## Exercise directions:
All lines in the material below that hold "پرونده" should be found and copied.

## The data:
►
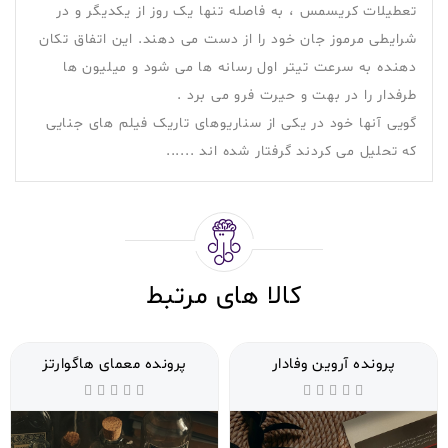
تعطیلات کریسمس ، به فاصله تنها یک روز از یکدیگر و در
شرایطی مرموز جان خود را از دست می دهند. این اتفاق تکان
دهنده به سرعت تیتر اول رسانه ها می شود و میلیون ها
طرفدار را در بهت و حیرت فرو می برد .
گویی آنها خود در یکی از سناریوهای تاریک فیلم های جنایی
که تحلیل می کردند گرفتار شده اند ......
کالا های مرتبط
پرونده آروین وفادار
پرونده معمای هاگوارتز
◄
## Written response:
پرونده آروین وفادار
پرونده معمای هاگوارتز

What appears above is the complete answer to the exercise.